◆ TASK INSTRUCTIONS
The answer must consist of every line below containing "wrist".

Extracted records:
☆ ☆ ☆ ☆ ☆

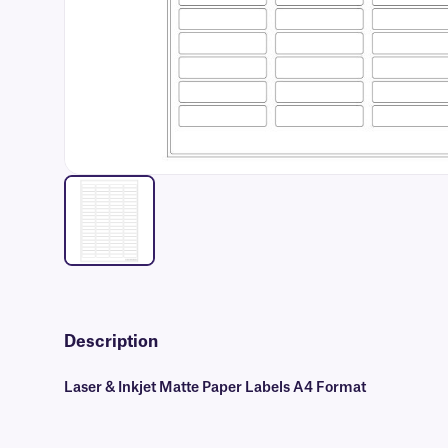
Description
Laser & Inkjet Matte Paper Labels A4 Format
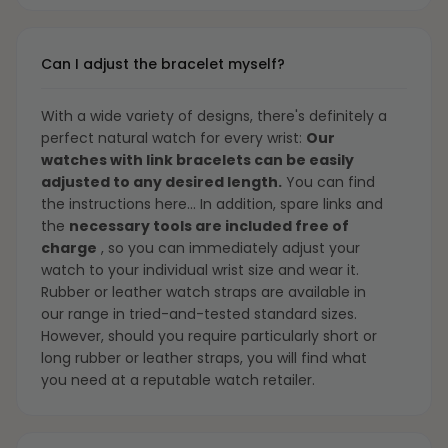
Can I adjust the bracelet myself?
With a wide variety of designs, there's definitely a
perfect natural watch for every wrist:
Our
watches with link bracelets can be easily
adjusted to any desired length.
You can find
the instructions
here...
In addition, spare links and
the
necessary tools are included free of
charge
, so you can immediately adjust your
watch to your individual wrist size and wear it.
Rubber or leather watch straps are available in
our range in tried-and-tested standard sizes.
However, should you require particularly short or
long rubber or leather straps, you will find what
you need at a reputable watch retailer.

☆ ☆ ☆ ☆ ☆

◆ SOLUTION TO THE EXERCISE
perfect natural watch for every wrist:
watch to your individual wrist size and wear it.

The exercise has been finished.